È partito così il countdown per il modulo di discesa Schiaparelli della missione ExoMars, sviluppata dall’Agenzia spaziale europea (Esa) in collaborazione con Roscosmos. Il lander, che tre giorni fa si è separato dalla sonda Trace gas orbiter (Tgo) destinata a restare nell’orbita di Marte, raggiungerà la superficie alle 16:48, ora italiana. Il segnale del sistema Uhf (ultra-high frequency) dovrebbe giungere con una decina di minuti di ritardo, sperando che il Gmrt di Pune riesca a catturare il debole segnale che arriverà dal modulo di discesa a guida italiana Schiaparelli. Qualora l’imponente array di radiotelescopi indiano non riuscisse a recepire il segnale proveniente da Marte, sono pronte altre orecchie. Il dispositivo Melacom della sonda Mars Express, missione europea partita nel 2003, è abituato a comunicare con un intera gamma di lander marziani: Spirit, Opportunity, Phoenix e Curiosity. La sua esperienza potrebbe servire qualora il Gmrt non riuscisse a recuperare il segnale. In questo caso, però, il segnale potrebbe arrivare un’ora e mezza circa dall’atterraggio di Schiaparelli. La terza opzione è rappresentata invece dalla sonda Nasa Mars Reconnaissance Orbiter, a cui però servirebbero almeno un paio d’ore. L’ultima spiaggia, come spiega la stessa Esa, è il ricorso proprio alla sonda Tgo. La ricezione dal Gmrt di Pune è difatti un esperimento, possibile grazie alla collaborazione tra l’Esa e il Jet propulsion laboratory (Jpl) della Nasa che ha modificato con equipaggiamenti aggiuntivi le 28 antenne, con un diametro di 45 metri l’una, dell’array indiano. Fa ben sperare circa la possibilità di seguire la discesa di Schiaparelli con un ritardo di “appena” dieci minuti, il fatto che il segnale della separazione tra Tgo e Schiaparelli sia stato catturato proprio dalle enormi antenne del Gmrt di Pune. Certo, il segnale dell’avvenuto atterraggio sarà inviato in condizioni molto differenti, tali da poter rendere più difficile la ricezione diretta sulla Terra.

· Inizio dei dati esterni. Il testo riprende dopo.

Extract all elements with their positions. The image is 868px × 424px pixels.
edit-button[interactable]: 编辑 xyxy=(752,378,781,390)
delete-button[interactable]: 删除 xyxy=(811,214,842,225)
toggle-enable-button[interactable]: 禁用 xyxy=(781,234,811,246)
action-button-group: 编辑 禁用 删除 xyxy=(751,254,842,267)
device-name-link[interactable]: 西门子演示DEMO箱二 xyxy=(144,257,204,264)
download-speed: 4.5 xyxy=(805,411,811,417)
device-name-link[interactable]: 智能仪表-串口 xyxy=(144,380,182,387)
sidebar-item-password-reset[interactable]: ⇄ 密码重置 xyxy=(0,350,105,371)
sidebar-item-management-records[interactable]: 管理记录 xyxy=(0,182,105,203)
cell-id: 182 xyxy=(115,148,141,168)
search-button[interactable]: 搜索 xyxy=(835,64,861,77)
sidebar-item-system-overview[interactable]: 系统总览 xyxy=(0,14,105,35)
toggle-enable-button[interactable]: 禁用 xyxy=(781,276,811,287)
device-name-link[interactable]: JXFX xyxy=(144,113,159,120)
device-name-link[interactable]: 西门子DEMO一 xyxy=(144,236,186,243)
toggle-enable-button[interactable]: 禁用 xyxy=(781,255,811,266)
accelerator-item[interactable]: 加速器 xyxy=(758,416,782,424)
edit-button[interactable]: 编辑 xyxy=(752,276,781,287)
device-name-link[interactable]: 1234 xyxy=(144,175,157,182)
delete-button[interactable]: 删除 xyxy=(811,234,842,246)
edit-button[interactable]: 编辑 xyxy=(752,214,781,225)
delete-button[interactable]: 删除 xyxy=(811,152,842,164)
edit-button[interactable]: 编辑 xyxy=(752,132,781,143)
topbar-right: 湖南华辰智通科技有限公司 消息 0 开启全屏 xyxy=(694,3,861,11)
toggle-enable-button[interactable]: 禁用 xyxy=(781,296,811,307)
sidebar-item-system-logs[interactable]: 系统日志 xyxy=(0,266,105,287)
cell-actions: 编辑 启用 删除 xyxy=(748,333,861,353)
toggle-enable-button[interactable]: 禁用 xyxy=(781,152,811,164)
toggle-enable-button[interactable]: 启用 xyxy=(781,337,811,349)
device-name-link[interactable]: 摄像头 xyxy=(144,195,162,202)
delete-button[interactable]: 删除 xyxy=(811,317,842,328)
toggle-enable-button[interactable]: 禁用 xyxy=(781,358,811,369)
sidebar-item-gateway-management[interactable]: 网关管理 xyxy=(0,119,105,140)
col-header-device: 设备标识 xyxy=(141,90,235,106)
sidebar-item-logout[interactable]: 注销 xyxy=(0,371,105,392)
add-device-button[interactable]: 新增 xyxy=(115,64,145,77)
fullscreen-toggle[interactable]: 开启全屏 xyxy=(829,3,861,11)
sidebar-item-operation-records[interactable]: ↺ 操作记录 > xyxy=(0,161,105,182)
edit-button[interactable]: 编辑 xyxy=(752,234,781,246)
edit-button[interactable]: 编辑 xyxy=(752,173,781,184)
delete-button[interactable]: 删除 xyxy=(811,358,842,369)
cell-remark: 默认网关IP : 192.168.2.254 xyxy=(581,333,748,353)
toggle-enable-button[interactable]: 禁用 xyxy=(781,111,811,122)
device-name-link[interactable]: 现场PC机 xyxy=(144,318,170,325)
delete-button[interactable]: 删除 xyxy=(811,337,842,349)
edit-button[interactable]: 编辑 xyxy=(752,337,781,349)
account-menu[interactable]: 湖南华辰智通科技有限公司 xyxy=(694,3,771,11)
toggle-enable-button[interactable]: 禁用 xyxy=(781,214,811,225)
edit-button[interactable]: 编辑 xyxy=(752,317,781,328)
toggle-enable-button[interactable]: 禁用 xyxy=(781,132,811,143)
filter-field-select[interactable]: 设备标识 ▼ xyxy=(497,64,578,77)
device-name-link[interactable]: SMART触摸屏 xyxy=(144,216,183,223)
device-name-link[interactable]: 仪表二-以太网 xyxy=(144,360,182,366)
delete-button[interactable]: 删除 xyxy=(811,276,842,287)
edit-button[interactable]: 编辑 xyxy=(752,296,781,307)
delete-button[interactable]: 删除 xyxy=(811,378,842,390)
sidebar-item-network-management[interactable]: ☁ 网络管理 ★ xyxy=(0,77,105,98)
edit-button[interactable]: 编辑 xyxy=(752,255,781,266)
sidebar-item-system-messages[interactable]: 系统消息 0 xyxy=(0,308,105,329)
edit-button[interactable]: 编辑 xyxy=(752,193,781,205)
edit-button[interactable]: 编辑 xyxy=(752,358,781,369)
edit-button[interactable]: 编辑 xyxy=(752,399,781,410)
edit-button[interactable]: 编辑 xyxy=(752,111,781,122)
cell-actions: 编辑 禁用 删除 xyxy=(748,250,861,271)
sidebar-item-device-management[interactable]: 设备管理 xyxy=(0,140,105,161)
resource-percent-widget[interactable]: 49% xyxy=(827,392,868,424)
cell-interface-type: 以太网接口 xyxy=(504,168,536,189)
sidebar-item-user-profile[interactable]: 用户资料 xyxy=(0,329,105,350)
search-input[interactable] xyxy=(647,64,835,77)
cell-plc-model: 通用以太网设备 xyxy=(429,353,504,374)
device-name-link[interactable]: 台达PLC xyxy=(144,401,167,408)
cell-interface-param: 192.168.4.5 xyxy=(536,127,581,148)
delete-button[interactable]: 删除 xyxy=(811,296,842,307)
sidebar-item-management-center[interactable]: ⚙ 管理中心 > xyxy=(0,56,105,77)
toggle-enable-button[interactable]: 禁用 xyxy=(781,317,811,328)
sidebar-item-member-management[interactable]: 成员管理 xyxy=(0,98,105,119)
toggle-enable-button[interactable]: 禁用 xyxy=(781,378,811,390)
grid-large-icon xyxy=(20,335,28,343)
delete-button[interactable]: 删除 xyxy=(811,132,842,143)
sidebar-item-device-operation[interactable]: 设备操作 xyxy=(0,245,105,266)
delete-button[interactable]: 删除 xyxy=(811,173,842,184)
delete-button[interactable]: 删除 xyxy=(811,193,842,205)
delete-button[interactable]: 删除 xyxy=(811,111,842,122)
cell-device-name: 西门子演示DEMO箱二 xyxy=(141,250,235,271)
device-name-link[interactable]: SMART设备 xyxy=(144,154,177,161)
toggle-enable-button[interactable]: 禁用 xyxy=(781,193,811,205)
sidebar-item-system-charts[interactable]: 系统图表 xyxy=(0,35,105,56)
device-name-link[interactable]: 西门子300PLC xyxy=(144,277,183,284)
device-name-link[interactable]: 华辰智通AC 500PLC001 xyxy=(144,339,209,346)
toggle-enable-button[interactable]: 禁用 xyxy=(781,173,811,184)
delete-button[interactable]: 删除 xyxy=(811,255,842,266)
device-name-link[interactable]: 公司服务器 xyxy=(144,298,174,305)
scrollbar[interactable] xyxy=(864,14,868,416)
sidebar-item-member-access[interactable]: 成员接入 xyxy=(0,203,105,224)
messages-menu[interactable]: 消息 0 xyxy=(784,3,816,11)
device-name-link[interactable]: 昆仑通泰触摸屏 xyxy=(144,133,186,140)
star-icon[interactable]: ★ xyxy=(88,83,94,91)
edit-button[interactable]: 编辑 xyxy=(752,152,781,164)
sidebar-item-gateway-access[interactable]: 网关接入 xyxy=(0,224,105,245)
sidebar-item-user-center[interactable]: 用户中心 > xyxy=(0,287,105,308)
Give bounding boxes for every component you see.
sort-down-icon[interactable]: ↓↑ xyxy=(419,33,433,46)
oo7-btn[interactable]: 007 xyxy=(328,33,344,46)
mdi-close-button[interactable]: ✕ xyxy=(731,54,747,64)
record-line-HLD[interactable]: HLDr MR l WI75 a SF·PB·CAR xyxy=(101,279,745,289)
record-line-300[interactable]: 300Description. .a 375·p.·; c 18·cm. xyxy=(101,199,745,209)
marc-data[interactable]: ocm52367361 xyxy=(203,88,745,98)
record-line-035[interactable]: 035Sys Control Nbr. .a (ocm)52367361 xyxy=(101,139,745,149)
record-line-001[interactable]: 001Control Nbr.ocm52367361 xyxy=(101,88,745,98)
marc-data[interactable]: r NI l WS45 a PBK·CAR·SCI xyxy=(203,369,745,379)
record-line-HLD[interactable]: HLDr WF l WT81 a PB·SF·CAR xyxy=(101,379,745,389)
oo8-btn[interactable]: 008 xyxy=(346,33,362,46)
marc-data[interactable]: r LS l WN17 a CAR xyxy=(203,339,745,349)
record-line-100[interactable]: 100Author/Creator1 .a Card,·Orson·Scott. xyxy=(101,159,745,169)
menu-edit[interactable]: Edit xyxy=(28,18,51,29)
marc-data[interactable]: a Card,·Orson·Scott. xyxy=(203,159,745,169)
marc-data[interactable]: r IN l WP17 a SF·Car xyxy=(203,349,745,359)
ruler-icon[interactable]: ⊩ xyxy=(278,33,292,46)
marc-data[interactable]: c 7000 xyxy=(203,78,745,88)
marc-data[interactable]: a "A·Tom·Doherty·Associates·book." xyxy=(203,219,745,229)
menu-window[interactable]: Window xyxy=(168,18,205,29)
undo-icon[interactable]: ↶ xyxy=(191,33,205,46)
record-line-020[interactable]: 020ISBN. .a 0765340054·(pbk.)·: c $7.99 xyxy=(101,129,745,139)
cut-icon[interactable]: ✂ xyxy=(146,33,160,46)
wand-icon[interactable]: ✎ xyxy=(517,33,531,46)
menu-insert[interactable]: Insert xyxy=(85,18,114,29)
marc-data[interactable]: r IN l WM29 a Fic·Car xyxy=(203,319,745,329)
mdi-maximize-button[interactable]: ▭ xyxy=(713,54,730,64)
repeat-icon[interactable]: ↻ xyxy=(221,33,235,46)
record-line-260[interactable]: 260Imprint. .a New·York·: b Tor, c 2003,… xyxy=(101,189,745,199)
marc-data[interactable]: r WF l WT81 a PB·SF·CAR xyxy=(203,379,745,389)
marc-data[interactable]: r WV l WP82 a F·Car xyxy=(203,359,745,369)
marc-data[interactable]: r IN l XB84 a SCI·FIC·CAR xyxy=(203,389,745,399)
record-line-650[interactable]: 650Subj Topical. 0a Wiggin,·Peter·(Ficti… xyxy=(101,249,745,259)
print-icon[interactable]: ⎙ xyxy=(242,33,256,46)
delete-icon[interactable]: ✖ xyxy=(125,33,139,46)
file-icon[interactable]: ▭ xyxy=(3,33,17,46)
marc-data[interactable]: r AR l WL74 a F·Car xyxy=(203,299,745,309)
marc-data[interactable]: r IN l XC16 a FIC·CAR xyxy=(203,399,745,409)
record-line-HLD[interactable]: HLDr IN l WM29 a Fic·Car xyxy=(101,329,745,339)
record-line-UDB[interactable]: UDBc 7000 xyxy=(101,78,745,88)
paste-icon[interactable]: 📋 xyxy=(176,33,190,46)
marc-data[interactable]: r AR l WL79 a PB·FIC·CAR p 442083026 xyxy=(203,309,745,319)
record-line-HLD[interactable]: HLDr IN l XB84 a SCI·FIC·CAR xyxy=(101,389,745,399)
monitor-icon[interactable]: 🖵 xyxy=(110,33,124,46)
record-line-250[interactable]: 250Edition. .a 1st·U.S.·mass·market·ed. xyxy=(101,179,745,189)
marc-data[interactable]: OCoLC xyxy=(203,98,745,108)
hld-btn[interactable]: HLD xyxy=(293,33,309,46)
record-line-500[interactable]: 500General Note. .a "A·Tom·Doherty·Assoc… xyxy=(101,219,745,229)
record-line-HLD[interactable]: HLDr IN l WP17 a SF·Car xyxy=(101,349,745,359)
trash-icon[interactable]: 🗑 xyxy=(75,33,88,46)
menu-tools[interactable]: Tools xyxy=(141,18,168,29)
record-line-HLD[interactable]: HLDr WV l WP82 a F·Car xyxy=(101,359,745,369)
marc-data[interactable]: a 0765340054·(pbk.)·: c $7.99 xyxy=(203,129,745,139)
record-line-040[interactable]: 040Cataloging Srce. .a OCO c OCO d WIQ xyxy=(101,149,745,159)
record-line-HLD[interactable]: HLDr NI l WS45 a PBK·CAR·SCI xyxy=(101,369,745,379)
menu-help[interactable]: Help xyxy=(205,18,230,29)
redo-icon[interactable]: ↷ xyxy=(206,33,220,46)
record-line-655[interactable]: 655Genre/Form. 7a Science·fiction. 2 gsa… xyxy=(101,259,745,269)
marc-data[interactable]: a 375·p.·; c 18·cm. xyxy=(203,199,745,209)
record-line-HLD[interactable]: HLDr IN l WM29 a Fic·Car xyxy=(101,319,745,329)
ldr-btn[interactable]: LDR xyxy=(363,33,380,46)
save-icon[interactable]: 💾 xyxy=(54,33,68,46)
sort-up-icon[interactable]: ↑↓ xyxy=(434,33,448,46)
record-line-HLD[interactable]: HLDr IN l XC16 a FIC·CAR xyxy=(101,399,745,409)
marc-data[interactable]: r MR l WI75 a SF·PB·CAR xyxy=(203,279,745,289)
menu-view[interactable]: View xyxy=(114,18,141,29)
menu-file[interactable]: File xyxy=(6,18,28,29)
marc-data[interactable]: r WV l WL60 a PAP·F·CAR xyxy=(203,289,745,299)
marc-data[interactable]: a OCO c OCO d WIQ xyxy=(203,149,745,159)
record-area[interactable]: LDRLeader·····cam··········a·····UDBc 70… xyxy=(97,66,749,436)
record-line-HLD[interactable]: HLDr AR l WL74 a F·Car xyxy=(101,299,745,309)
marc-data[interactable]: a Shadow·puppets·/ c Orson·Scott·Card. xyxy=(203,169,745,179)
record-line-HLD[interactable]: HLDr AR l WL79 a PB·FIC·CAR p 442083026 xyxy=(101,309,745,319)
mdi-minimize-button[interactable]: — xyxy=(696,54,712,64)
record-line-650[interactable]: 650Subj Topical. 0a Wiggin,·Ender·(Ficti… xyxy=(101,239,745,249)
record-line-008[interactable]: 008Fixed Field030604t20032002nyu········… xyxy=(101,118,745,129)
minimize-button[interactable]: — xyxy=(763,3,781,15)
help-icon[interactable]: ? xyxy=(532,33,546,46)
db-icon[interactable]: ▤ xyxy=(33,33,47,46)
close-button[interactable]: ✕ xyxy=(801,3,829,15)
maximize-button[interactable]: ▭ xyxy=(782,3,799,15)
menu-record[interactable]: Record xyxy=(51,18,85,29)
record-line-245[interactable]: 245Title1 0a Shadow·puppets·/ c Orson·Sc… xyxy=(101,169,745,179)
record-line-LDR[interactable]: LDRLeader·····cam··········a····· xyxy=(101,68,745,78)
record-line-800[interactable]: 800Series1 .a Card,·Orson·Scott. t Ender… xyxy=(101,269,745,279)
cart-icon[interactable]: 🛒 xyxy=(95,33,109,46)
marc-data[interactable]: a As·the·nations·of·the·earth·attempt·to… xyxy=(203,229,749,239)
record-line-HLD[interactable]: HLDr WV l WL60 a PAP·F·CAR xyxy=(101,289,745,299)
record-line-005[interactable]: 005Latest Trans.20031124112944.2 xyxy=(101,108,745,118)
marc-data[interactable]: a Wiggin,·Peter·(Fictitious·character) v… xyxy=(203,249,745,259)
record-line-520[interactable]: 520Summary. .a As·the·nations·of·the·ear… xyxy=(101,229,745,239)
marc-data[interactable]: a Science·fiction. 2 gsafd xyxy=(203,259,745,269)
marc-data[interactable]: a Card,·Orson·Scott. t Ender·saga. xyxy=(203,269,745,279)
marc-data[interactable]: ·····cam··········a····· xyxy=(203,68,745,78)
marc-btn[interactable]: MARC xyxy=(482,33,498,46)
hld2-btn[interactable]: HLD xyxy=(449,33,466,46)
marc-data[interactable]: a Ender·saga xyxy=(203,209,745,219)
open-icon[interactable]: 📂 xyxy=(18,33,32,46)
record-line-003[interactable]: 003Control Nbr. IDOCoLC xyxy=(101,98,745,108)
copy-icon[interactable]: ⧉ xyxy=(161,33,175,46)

Le difficoltà, come ha spiegato Thomas Ormston, ingegnere al lavoro presso il centro controllo missione (Esoc) di Darmstadt in Germania, sono legate al fatto che Schiaparelli non è studiato per una comunicazione continua. Dopo l’atterraggio, una volta inviato il segnale, tornerà in modalità sleep per conservare la batteria e risvegliarsi ai passaggi programmati delle varie sonde che riceveranno e invieranno a Terra i segnali di Schiaparelli.

Anche le orecchie italiane saranno protese verso il Pianeta rosso. Con Schiaparelli, infatti, arriverà su Marte un bel pezzo di eccellenza italiana. Il contributo del nostro Paese alle due missioni ExoMars (2016 e 2020) è notevole, pari a circa il 32%. Il consorzio industriale europeo è guidato da Thales Alenia Space Italia (joint venture tra Thales 67% e Leonardo-Finmeccanica 33%), prime contractor di entrambe le missioni. C’è anche Telespazio (joint venture al contrario tra Leonardo 67% e Thales 33%), responsabile dello sviluppo del segmento di Terra. C’è poi Altec, responsabile di progettazione, realizzazione e operazione del centro di controllo del rover di ExoMars 2020 che sarà localizzato proprio a Torino. Italiana è la responsabilità complessiva di sistema di tutti gli elementi della missione esplorativa, così come la responsabilità dello sviluppo del modulo Schiaparelli per la discesa su Marte e del drill destinato alla perforazione della superficie e al prelievo di campioni in ExoMars 2020.